I'm using R and the
gdistance package to generate the shortest routes in the ocean. In the open ocean with no obstacles, the least-cost path should equal the great-circle path. But I can't seem to get this result using
gdistance (presumably because it uses a grid-based system).
Here's my approach so far (mimicking many resources on
library(marmap) # for bathymetry data library(gdistance) library(raster) library(sf) library(leaflet) bathy <- getNOAA.bathy(lon1 = -180, lon2 = 180, lat1 = -90, lat2 = 90, resolution = 10) bathy_rast <- as.raster(bathy) # Treat land as NA (non-traversable) bathy_rast@data@values <- ifelse(bathy_rast@data@values >= 0, NA, 1) rast <- bathy_rast tr_layer <- transition(rast, transitionFunction = mean, directions = 8) tr_layer <- geoCorrection(tr_layer) orig <- SpatialPoints(cbind(-70, 27)) dest <- SpatialPoints(cbind(-26, 33)) lc_route <- shortestPath(tr_layer, orig, dest, output = "SpatialLines") # Inspect result leaflet() %>% addTiles() %>% addPolylines(data = lc_route, color = "red") %>% addCircles(data = rbind(orig, dest))

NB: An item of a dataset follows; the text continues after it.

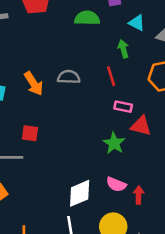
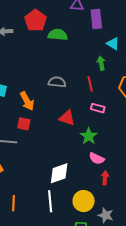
green semicircle: (87, 18) -> (58, 35), moved
orange arrow: (34, 83) -> (27, 101), moved
red triangle: (141, 126) -> (67, 118), moved
pink semicircle: (116, 184) -> (97, 158), moved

Ideally, the line would be curved to match the great-circle path (shown above in green). Instead, it gives a somewhat unrealistic path for a ship where it goes straight, takes a turn, and then heads straight again (red).
I'm wondering if there's a way to get true shortest-distance paths in an open environment using a grid/network-based system? I still want to use a grid-based approach because I will later have routes navigate around landmasses and around obstacles (e.g., weather systems).